Before addressing defendants' arguments, we will dispose of the "cross-appeal." We have repeatedly stated that this court's jurisdiction will not be assumed and will be determined sua sponte even in the absence of a motion to dismiss. (See Trizzino v. Kline Brothers Co. (1982), 106 Ill. App. 3d 230, 435 N.E.2d 958.) In this case, the record on appeal contains no notice of cross-appeal as required by Supreme Court Rule 303 (107 Ill. 2d R. 303). Moreover, even if the notice were filed, we would reject the cross-appeal for plaintiffs' failure to allude to any authority in support of their arguments. We have previously cautioned parties that this court will not accept the burden of the appellees' argument and research. (Dillard v. Kean (1989), 183 Ill. App. 3d 28, 538 N.E.2d 914.) Accordingly, we dismiss the "cross-appeal."


549 N.E.2d 613, 192 Ill. App. 3d 749, 139 Ill. Dec. 887 1989.IL.1886

Appeal from the Circuit Court of Peoria County; the Hon. John A. Whitney, Judge, presiding.


JUSTICE BARRY delivered the opinion of the court. SCOTT and WOMBACHER, JJ., concur.


This is a landlord-tenant dispute. Plaintiffs William W. and Sherrie L. Sweasy are the owners and lessors of residential property located at 2701 South Cameron Lane in Bartonville, Illinois. Defendants Richard and Angela Snyder were lessees of the property during a one-year period from July 1, 1986, through June 30, 1987. The suit arose in June 1987, when defendants failed to make their monthly rental payment of $550 on June 1, the date it was due pursuant to the parties' lease agreement. William Sweasy, an attorney, filed his complaint pro se on June 11, seeking to recover the unpaid rent together with a $5-per-day late payment penalty, attorney fees and court costs as provided for in the lease.

On June 23, Sweasy appeared in court and orally petitioned for an ex parte order of ne exeat on the ground that defendants had threatened to move themselves and their personal property out of State the following day. The court granted plaintiffs' petition. The court further ordered defendants to post a cash bond in the amount of $2,000 and accepted plaintiffs' "personal bond" in the amount of $500. Defendants resisted the ne exeat order by filing a motion to quash on grounds that the bond set for them was excessive and the bond set for plaintiffs was inadequate to cover defendants' damages resulting from improper issuance of the order. Subsequently, on July 1, defendants paid plaintiffs $850, representing the June rent and late charges.
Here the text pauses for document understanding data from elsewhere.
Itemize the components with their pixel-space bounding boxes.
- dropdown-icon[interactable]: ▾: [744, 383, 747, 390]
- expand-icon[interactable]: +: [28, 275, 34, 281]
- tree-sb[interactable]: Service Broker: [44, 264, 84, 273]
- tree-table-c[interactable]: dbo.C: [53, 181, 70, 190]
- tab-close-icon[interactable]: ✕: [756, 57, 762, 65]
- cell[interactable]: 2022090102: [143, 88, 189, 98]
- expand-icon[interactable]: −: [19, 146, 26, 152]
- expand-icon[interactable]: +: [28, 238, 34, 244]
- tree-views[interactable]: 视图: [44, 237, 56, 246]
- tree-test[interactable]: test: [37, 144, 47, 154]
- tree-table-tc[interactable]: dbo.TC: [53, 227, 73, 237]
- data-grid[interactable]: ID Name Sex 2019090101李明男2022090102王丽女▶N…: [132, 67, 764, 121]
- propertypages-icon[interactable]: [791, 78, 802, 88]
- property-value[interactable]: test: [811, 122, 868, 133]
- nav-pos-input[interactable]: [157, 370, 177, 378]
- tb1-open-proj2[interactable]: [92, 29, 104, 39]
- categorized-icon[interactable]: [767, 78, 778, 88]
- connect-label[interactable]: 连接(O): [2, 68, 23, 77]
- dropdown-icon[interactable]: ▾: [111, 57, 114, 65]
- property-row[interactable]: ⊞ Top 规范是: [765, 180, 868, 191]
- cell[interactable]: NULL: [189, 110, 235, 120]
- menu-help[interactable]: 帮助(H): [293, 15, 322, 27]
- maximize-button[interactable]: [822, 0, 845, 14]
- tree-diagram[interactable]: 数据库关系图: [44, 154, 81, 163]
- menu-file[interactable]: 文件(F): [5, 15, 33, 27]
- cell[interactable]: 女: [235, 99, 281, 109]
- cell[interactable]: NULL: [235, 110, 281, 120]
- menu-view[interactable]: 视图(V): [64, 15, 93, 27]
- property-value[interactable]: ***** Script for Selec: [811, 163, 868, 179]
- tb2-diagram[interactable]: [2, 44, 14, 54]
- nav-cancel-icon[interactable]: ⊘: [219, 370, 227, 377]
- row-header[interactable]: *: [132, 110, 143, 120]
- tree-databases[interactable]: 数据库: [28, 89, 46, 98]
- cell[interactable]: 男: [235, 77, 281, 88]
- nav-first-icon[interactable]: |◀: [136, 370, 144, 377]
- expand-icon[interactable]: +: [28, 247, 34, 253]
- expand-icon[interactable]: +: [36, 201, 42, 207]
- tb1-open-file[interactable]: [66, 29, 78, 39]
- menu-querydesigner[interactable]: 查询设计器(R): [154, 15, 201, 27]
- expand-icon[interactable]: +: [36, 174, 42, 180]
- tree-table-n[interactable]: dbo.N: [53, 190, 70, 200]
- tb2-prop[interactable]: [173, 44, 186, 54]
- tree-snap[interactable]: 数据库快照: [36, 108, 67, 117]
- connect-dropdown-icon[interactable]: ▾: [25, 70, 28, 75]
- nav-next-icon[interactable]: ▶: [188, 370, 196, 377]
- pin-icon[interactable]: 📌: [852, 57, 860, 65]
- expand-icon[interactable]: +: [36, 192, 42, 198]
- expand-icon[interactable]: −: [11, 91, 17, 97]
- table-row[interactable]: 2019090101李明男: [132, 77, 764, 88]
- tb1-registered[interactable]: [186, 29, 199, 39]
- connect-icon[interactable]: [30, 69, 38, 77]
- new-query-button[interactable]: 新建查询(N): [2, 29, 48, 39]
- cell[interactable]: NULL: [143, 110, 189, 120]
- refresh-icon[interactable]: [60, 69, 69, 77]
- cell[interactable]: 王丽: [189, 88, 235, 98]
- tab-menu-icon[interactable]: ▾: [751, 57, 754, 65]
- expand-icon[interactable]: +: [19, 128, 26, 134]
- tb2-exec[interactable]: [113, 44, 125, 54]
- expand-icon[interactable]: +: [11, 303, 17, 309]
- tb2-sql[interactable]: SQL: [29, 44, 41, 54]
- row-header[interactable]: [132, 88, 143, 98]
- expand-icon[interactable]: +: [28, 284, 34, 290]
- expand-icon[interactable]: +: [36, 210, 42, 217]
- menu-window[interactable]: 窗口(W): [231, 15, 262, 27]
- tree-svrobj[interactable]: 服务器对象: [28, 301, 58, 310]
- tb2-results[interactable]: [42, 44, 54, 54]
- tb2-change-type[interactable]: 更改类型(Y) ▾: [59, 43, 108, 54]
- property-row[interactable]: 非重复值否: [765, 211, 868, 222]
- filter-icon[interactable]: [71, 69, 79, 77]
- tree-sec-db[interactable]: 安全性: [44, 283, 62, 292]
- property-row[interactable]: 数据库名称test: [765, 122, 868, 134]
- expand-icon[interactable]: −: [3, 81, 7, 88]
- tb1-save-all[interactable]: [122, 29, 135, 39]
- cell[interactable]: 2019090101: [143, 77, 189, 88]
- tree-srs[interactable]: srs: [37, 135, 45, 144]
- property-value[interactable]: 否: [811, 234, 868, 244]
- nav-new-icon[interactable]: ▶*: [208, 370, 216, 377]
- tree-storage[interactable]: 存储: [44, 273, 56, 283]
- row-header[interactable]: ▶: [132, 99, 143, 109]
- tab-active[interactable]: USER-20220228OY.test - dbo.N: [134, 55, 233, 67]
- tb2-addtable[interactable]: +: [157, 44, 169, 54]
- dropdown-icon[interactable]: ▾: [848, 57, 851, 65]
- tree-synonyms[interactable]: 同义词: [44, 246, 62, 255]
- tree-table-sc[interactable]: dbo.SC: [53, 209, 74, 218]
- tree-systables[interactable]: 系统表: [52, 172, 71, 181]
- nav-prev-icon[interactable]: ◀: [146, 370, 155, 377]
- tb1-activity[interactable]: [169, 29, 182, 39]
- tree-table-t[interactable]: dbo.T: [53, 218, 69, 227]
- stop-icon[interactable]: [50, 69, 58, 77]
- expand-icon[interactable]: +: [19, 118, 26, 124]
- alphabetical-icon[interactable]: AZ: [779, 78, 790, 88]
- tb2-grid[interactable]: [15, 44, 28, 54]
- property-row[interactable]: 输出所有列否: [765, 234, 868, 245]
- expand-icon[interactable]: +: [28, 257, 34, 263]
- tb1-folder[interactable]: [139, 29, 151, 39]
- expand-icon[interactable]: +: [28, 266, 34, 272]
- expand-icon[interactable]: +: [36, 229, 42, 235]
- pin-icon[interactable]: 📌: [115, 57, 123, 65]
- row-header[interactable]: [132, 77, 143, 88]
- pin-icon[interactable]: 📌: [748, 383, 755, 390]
On July 2, the date set for a hearing on defendants' motion to quash, plaintiffs filed a response and a motion to amend their complaint to add allegations of damages for repairs to an air-conditioning unit and a riding lawn mower. The court heard the pending motions and granted them both, but ordered that the bonds ordered in connection with the order of ne exeat be continued.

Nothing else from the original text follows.